Hong Kong Astronomical Society
- Abbreviation: HKAS
- Predecessor: Hong Kong Amateur Astronomical Union (AAU)
- Formation: 1974
- Type: Nonprofit organization
- Purpose: Popularize astronomical knowledge, enhance astronomical research and promote cooperation among members
- Headquarters: Kwun Tong, Kowloon
- Location: Hong Kong SAR, China;
- Official language: Chinese
- President: Yu Kam Fung
- Website: https://www.hkas.org.hk
- Formerly called: Hong Kong Amateur Astronomical Society (AAS)

= Hong Kong Astronomical Society =

Scientific outreach organization

The Hong Kong Astronomical Society (HKAS) is the first public Hong Kong astronomical body, for amateur astronomers and other interested individuals.
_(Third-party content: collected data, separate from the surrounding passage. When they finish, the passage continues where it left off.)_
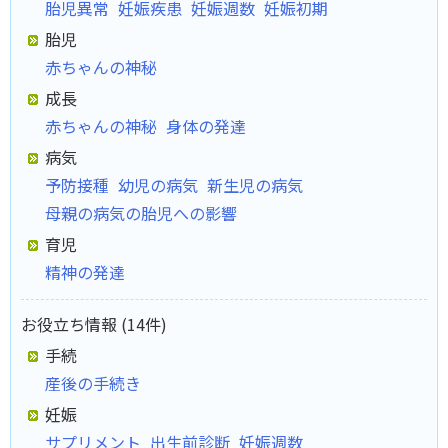
胎児異常
妊娠疾患
妊娠週数
妊娠初期
胎児
赤ちゃんの神秘
成長
赤ちゃんの神秘
身体の発達
病気
予防接種
幼児の病気
新生児の病気
母親の病気の胎児への影響
育児
精神の発達
お役立ち情報 (14件)
手続
産後の手続き
妊娠
サプリメント
出生前診断
妊娠週数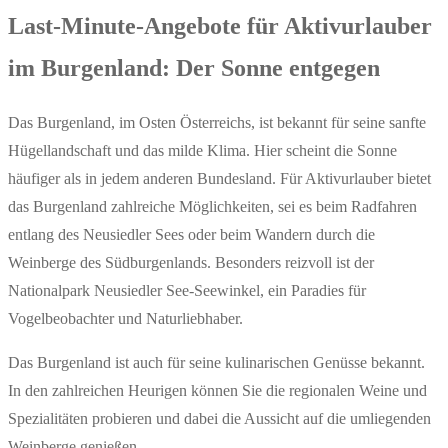
Last-Minute-Angebote für Aktivurlauber
im Burgenland: Der Sonne entgegen
Das Burgenland, im Osten Österreichs, ist bekannt für seine sanfte
Hügellandschaft und das milde Klima. Hier scheint die Sonne
häufiger als in jedem anderen Bundesland. Für Aktivurlauber bietet
das Burgenland zahlreiche Möglichkeiten, sei es beim Radfahren
entlang des Neusiedler Sees oder beim Wandern durch die
Weinberge des Südburgenlands. Besonders reizvoll ist der
Nationalpark Neusiedler See-Seewinkel, ein Paradies für
Vogelbeobachter und Naturliebhaber.
Das Burgenland ist auch für seine kulinarischen Genüsse bekannt.
In den zahlreichen Heurigen können Sie die regionalen Weine und
Spezialitäten probieren und dabei die Aussicht auf die umliegenden
Weinberge genießen.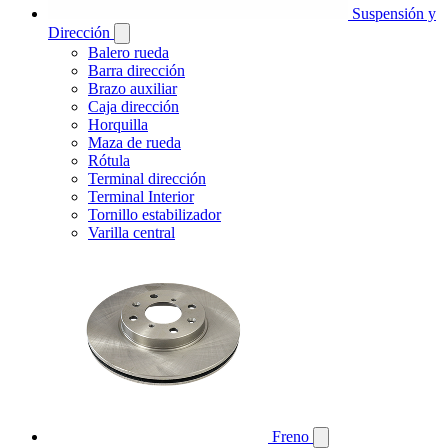
Suspensión y
Dirección
Balero rueda
Barra dirección
Brazo auxiliar
Caja dirección
Horquilla
Maza de rueda
Rótula
Terminal dirección
Terminal Interior
Tornillo estabilizador
Varilla central
Freno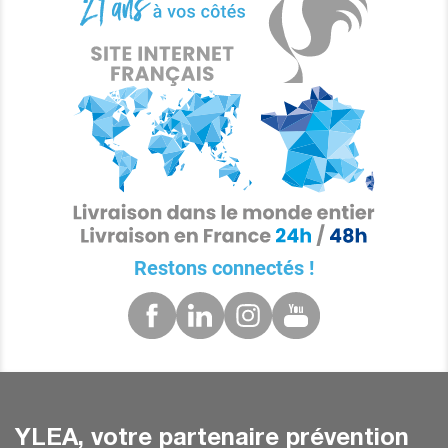
Restons connectés !
YLEA, votre partenaire prévention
The primary objectives of the HKAS are to promote popular science of astronomy and other related sciences; raise public awareness of astronomy and other related topics such as light pollution; offer astronomical seminars, and provide astronomical training courses to schools and companies.

Current mission of the society is to enhance and share humanity's scientific understanding of the universe as a diverse and inclusive astronomical community.

== Predecessor and change of name ==
In 1970, a group of secondary school students established Hong Kong Amateur Astronomical Union (AAU)... which was then renamed and registered as Hong Kong Amateur Astronomical Society (AAS) in 1974, the predecessor of HKAS, under the Cap. 151 Societies Ordinance of Hong Kong.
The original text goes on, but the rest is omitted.